━━ DATA LISTING
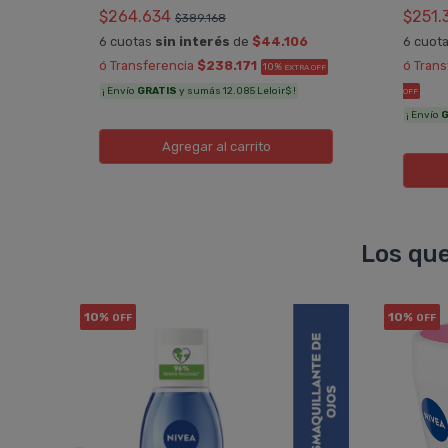
$264.634
$251.
$389.168
0
6 cuotas
sin interés
de
$44.106
6 cuot
RA
ó Transferencia
$238.171
ó Tran
10%
EXTRA OFF
¡ Envío
GRATIS
y sumás 12.085 Leloir$ !
OFF
¡ Envío
G
Agregar
al carrito
Los que
10%
10%
OFF
OFF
━━━━
▶ [WORK ITEM]: The data above must be given back verbatim, minus its images.

▶ [SOLVED PROBLEM]:
$264.634
$251.
$389.168
0
6 cuotas
sin interés
de
$44.106
6 cuot
RA
ó Transferencia
$238.171
ó Tran
10%
EXTRA OFF
¡ Envío
GRATIS
y sumás 12.085 Leloir$ !
OFF
¡ Envío
G
Agregar
al carrito
Los que
10%
10%
OFF
OFF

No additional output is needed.